**GOAL OF THE EXERCISE:** Could you give back every record below exactly, leaving out the pictures?

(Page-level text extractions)
= Beginning of Section =

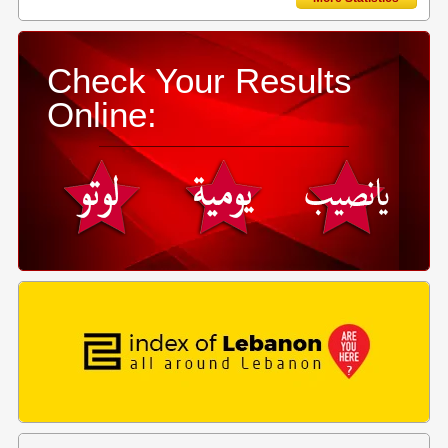
Check Your Results
Online:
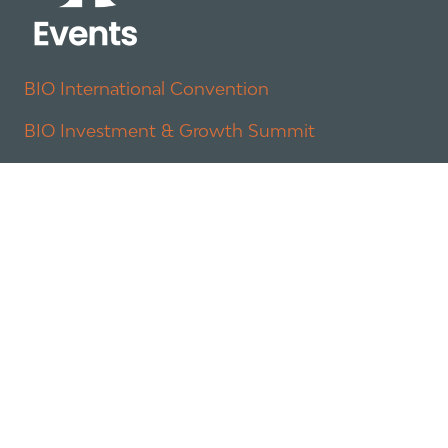
BIO International Convention
BIO Investment & Growth Summit
About
Policy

= End of Section =

**RESULT FOR THIS TASK:**
Check Your Results
Online:
BIO International Convention
BIO Investment & Growth Summit
About
Policy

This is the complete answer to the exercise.